QITCAT: A Quantum Interferometry Toolkit for Cold Atom Technologies

Cold-atom interferometers enable state-of-the-art measurements of inertial and gravitational effects, but interpreting real signals requires accounting for coupled nonidealities such as finite-temperature velocity ensembles, doppler shifts, pulse imperfections and detuning, laser noise, vibrations, and optical wavefront effects. We have developed QITCAT, an open-source Python library for simulating and analyzing light-pulse atom interferometers, with modular components that can be combined to match specific experimental configurations. QITCAT provides modular building blocks for two-level internal dynamics and light-pulse operations, semi-classical external evolution under gravity with phase accumulation, and plug-in models for realistic experimental effects including thermal velocity distributions, detuning scans and lineshape generation, gaussian-beam geometry , and technical noise sources . Large ensemble monte-carlo studies and dense parameter sweeps are supported through CPU parallelism and optional GPU acceleration.
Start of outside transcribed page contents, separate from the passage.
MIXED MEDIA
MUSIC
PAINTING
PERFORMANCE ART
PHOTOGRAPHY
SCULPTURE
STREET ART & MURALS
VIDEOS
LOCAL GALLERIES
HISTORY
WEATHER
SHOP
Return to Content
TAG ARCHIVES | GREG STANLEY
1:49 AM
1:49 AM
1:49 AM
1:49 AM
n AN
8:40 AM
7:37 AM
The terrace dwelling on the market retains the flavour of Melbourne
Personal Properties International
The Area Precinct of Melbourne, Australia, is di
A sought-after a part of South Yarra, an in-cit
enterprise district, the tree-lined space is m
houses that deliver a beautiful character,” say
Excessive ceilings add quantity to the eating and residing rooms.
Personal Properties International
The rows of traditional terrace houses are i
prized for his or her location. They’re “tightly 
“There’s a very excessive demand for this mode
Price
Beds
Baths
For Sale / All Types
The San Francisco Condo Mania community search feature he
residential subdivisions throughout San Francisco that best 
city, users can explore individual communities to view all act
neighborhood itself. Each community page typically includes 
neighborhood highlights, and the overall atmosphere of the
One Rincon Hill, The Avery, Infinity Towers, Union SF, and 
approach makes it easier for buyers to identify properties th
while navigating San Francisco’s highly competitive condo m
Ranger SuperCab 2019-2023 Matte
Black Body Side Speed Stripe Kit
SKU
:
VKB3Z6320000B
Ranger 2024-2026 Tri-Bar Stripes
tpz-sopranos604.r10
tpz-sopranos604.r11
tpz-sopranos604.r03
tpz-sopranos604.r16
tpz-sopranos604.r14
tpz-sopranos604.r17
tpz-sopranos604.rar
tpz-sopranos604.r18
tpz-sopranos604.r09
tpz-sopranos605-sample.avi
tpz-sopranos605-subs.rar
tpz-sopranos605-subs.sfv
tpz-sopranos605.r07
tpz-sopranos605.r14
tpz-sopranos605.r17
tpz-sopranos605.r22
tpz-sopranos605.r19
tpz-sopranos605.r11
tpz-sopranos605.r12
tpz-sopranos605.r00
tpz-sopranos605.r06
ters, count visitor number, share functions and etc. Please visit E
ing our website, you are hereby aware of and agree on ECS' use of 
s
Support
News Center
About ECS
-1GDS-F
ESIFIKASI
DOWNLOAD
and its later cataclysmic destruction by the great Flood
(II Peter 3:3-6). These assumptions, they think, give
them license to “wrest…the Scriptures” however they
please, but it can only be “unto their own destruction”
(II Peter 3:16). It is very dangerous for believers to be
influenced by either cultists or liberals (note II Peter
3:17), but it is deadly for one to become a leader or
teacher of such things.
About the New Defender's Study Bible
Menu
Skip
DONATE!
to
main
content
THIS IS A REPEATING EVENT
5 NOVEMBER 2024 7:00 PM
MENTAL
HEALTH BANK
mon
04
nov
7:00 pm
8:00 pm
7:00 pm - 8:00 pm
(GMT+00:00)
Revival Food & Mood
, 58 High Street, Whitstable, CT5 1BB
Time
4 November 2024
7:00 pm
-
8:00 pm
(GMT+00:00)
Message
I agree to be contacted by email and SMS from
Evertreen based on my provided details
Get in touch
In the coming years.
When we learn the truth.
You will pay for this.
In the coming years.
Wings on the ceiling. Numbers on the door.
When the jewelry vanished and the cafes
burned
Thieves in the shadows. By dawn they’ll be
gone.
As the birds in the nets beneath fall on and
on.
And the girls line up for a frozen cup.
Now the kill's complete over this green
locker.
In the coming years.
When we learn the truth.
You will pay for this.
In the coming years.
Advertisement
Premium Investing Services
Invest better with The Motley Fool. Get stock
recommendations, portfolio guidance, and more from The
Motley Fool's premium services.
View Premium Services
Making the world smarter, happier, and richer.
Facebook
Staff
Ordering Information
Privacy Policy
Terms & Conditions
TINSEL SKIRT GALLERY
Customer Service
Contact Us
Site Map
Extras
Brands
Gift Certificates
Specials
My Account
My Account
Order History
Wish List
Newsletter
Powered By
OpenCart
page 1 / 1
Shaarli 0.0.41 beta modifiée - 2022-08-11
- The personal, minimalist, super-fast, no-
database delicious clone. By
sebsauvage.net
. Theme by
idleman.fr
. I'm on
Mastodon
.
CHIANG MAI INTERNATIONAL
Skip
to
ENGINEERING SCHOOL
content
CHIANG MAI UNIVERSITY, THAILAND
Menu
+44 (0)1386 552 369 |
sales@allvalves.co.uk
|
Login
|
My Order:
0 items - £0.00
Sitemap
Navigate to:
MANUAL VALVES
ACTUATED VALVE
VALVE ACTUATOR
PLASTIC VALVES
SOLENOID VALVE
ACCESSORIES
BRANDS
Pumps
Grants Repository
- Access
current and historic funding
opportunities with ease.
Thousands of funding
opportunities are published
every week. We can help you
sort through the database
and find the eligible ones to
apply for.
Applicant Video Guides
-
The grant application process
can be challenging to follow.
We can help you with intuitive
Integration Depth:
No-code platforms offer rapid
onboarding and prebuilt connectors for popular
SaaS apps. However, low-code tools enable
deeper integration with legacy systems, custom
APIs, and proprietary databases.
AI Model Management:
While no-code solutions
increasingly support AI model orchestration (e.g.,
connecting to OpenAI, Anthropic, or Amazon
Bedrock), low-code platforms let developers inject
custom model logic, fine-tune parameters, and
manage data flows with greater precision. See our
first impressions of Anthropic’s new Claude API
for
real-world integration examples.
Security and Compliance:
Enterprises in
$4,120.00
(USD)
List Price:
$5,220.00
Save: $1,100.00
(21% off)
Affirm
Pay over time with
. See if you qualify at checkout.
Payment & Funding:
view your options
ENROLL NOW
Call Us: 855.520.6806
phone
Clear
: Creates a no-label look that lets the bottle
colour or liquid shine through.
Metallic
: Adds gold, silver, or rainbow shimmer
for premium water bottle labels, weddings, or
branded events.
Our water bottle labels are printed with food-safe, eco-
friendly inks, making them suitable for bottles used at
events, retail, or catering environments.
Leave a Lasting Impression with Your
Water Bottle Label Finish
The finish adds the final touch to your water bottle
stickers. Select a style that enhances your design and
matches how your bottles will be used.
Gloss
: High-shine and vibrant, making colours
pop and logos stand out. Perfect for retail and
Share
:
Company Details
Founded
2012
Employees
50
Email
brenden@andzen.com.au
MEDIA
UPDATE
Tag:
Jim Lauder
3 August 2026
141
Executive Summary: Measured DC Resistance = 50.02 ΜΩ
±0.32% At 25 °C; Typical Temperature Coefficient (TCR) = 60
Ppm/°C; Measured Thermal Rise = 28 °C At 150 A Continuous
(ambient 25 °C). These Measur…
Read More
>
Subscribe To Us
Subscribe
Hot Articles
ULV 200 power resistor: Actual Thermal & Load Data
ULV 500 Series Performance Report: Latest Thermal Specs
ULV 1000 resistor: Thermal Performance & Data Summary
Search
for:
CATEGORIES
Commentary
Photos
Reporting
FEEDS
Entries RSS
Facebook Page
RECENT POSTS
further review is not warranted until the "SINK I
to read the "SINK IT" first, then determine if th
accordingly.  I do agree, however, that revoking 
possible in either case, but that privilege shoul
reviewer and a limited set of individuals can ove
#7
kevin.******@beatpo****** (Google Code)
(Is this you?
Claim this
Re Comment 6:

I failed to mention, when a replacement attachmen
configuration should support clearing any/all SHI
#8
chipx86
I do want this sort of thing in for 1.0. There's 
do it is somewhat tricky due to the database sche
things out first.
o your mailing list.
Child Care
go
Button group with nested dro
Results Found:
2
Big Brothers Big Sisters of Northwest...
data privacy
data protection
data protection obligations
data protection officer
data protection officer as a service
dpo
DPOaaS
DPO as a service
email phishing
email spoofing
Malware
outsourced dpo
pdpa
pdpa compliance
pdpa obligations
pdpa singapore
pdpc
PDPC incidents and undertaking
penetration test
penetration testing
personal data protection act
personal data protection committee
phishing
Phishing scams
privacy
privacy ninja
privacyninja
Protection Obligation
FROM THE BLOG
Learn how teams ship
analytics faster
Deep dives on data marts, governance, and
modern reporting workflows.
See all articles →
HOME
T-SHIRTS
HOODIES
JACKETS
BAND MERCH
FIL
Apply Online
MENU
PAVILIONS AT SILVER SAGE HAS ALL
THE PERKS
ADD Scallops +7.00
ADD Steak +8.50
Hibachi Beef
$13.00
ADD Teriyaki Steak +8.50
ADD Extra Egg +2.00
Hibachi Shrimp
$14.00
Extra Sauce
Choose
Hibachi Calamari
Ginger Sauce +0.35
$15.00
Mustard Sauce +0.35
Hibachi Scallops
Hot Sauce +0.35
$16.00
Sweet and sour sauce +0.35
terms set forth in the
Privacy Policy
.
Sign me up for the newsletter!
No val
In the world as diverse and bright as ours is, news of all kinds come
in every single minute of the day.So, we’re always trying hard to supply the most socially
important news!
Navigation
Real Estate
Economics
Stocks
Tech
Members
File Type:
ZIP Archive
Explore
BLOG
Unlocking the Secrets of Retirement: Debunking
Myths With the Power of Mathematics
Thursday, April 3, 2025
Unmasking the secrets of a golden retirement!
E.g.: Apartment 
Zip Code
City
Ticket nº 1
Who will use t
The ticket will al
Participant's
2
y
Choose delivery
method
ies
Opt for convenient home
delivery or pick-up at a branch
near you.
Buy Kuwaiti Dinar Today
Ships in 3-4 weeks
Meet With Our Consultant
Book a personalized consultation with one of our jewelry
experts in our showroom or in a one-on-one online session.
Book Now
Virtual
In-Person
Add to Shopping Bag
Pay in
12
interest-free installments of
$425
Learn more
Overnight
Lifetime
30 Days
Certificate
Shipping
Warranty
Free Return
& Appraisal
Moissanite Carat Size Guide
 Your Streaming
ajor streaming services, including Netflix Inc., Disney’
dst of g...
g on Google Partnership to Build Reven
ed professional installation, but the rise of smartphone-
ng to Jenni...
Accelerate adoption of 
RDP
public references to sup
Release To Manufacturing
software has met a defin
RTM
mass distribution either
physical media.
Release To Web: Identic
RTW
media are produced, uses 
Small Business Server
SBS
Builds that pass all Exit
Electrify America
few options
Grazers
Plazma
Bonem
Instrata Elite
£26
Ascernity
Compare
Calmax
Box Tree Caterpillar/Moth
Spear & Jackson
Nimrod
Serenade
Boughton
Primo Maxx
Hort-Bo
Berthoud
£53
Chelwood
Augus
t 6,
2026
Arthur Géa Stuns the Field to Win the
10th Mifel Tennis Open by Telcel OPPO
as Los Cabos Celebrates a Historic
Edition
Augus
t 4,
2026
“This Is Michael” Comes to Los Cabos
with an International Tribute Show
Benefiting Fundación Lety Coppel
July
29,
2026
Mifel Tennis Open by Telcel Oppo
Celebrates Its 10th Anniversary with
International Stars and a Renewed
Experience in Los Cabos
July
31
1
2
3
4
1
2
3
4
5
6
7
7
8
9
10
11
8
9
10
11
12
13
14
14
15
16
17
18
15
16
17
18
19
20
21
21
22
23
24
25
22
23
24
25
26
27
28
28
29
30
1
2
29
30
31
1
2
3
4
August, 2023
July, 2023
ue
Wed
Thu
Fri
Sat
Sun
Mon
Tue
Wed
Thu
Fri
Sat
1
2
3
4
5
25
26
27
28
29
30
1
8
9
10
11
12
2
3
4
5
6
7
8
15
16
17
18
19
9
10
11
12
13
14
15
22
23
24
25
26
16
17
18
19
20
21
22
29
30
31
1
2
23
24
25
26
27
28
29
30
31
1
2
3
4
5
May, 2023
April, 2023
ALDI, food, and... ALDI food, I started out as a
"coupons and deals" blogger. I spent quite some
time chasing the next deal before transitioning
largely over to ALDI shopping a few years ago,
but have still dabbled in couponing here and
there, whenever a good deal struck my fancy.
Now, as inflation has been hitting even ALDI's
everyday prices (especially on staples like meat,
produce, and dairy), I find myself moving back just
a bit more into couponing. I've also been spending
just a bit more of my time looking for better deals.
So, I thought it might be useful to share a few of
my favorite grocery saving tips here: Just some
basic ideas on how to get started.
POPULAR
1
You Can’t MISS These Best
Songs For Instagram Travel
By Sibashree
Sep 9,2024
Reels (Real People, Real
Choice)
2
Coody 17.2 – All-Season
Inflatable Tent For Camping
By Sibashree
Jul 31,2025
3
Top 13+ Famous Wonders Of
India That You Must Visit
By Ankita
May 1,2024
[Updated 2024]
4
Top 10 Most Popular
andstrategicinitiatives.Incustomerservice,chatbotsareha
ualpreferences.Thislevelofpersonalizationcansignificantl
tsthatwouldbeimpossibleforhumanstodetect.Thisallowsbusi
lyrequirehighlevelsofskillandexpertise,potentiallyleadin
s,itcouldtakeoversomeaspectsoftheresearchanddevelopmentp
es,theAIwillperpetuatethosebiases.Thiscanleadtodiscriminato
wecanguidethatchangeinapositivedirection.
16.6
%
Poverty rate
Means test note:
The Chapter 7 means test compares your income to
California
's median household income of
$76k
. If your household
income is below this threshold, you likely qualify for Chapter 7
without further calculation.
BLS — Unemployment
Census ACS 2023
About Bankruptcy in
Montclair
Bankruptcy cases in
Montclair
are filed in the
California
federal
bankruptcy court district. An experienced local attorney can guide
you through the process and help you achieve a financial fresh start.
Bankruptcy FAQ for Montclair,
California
We will present validation against analytic baselines and published experimental data, and demonstrate end-to-end workflows including spectroscopy, Mach-Zehnder gravimetry with parameter extraction, and contrast analysis under noise and 3D beam divergence. QITCAT aims to streamline reproducible simulation workflows across cold-atom interferometry platforms and to accelerate iteration between experimental design and data interpretation.